News

Yesterday and today: Five Points intersection

By Dennis Gannon, special to the Standard


Left: This photo, taken in November 1925, documents a re-working of the “Five Points” intersection where Geneva, St. Paul, Queenston and Niagara streets all meet. — Special Collections Room, St. Catharines Public Library Right: The city plans to re-configure the “five points” intersection, show in this photo from Wednesday, by re-routing Niagara Street away from intersecting with the other three streets. — Julie Jocsak/Standard Staff

Left: This photo, taken in November 1925, documents a re-working of the “Five Points” intersection where Geneva, St. Paul, Queenston and Niagara streets all meet. — Special Collections Room, St. Catharines Public Library Right: The city plans to re-configure the “five points” intersection, show in this photo from Wednesday, by re-routing Niagara Street away from intersecting with the other three streets. — Julie Jocsak/Standard Staff

The Standard recently reported that in 2018 the city plans to re-configure the “five points” intersection where Geneva, St. Paul, Queenston and Niagara streets all meet. The plan includes re-routing Niagara Street away from intersecting with the other three streets.

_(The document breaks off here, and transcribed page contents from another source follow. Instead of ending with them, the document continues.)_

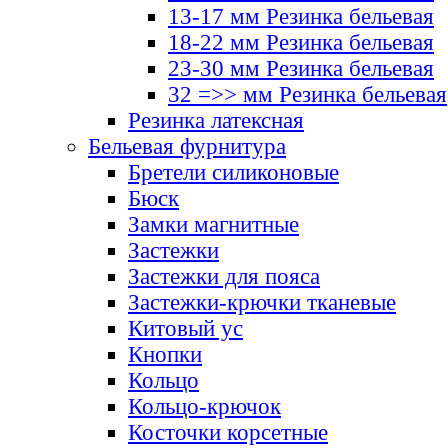
13-17 мм Резинка бельевая
18-22 мм Резинка бельевая
23-30 мм Резинка бельевая
32 =>> мм Резинка бельевая
Резинка латексная
Бельевая фурнитура
Бретели силиконовые
Бюск
Замки магнитные
Застежки
Застежки для пояса
Застежки-крючки тканевые
Китовый ус
Кнопки
Кольцо
Кольцо-крючок
Косточки корсетные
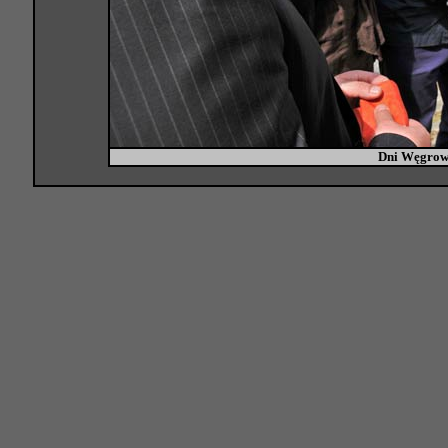
Dni Węgrow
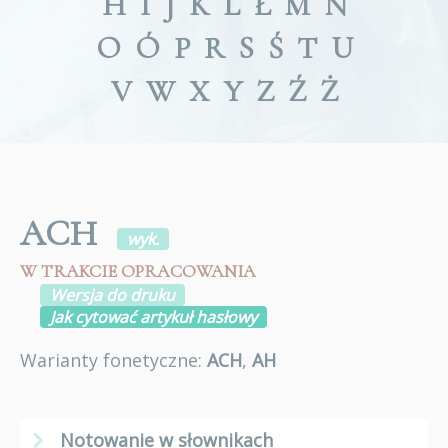
H
I
J
K
L
Ł
M
N
O
Ó
P
R
S
Ś
T
U
V
W
X
Y
Z
Ź
Ż
ACH
wyk.
W TRAKCIE OPRACOWANIA
Wersja do druku
Jak cytować artykuł hasłowy
Warianty fonetyczne:
ACH
,
AH
Notowanie w słownikach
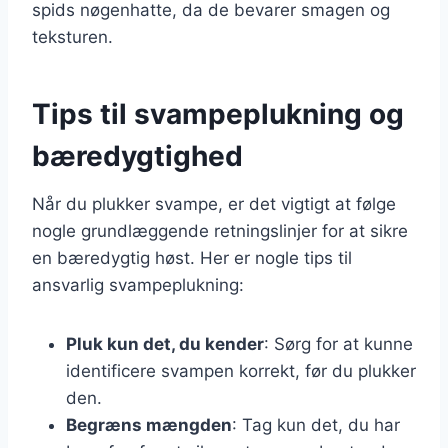
spids nøgenhatte, da de bevarer smagen og
teksturen.
Tips til svampeplukning og
bæredygtighed
Når du plukker svampe, er det vigtigt at følge
nogle grundlæggende retningslinjer for at sikre
en bæredygtig høst. Her er nogle tips til
ansvarlig svampeplukning:
Pluk kun det, du kender
: Sørg for at kunne
identificere svampen korrekt, før du plukker
den.
Begræns mængden
: Tag kun det, du har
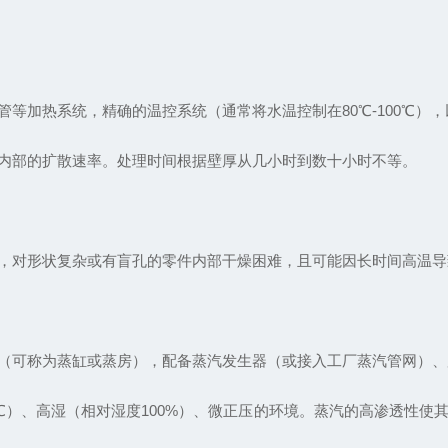
等加热系统，精确的温控系统（通常将水温控制在80℃-100℃）
内部的扩散速率。处理时间根据壁厚从几小时到数十小时不等。
，对形状复杂或有盲孔的零件内部干燥困难，且可能因长时间高温导
（可称为蒸缸或蒸房），配备蒸汽发生器（或接入工厂蒸汽管网）、
20℃）、高湿（相对湿度100%）、微正压的环境。蒸汽的高渗透性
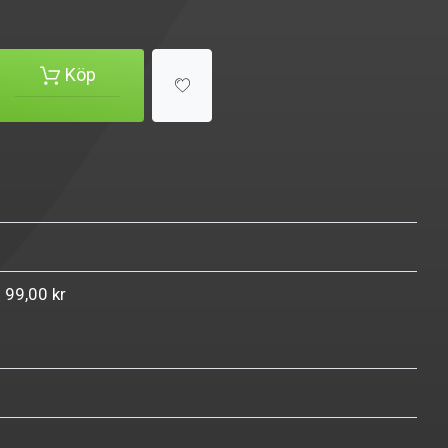
Köp
n 99,00 kr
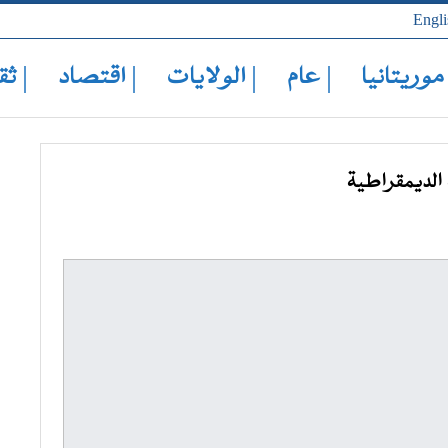
Engli
 موريتانيا
| عام
| الولايات
| اقتصاد
| ثق
الديمقراطية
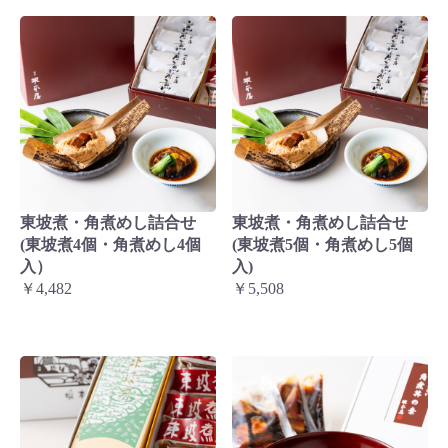
東坡煮・角煮めし詰合せ
東坡煮・角煮めし詰合せ
(東坡煮4個・角煮めし4個
(東坡煮5個・角煮めし5個
入）
入)
￥4,482
￥5,508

Before reaching St. Paul/Queenston and Geneva streets, Niagara Street will be diverted to the west and will thenceforth intersect Geneva a few hundred feet north of the St. Paul/Queenston/Geneva intersection, lining up with Centre Street on the west side of Geneva.

This week’s old photo, taken in November 1925, documents an earlier re-working that that intersection experienced. The photographer was standing at the east end of St. Paul Street shooting across Geneva toward Niagara Street on the left and Queenston Street on the right. This photo captures one stage in a project to rehabilitate the NS&T (Niagara, St. Catharines and Toronto) street railway system, replacing old rails there and laying a second, parallel set of rails along St. Paul Street from James to Geneva.

The Canadian Northern Railway, which had owned the N.S.&T. since 1904, was nationalized by the government during World War I, becoming the Canadian National Railway Company (CNR). In November 1924 the CNR opened the NS&T’s new Geneva Street terminal, and in 1925-1926 it carried out a $2.5 million project to modernize the N.S.&T system. Twenty miles of new track were laid, modern rail cars were purchased, and track rehabilitation was carried out, replacing old rails and, especially, their foundations. That began in downtown St. Catharines in August 1925 and continued throughout the city centre well into 1926.

In the background of the photo we can see a couple of long-term landmark buildings at that intersection. On the right we see the Collier Block, built in 1856 and home to a series of businesses until the Canadian Imperial Bank bought the building in 1911. It had its East End branch there from 1912 to 1965. The building was also known for Collier’s Hall, an important local meeting place on the top floor. The building was torn down in 1966. Its former site is now the parking lot in front of Hakim Optical store at that corner.

To its left, across Niagara Street, is a wedge-shaped building between Niagara and Geneva that likewise had stood there since the late 19th century. When the photo was taken it was probably occupied by the Paget tire dealership. The building stood until the late 1940s, when it and the planing mill that had stood behind it were demolished, the mill being replaced by the Central Fire Hall, opened in 1950.

Our “today” photo, taken yesterday, shows what that same area looks like now, less than a year before the re-configuring of that intersection is scheduled to begin.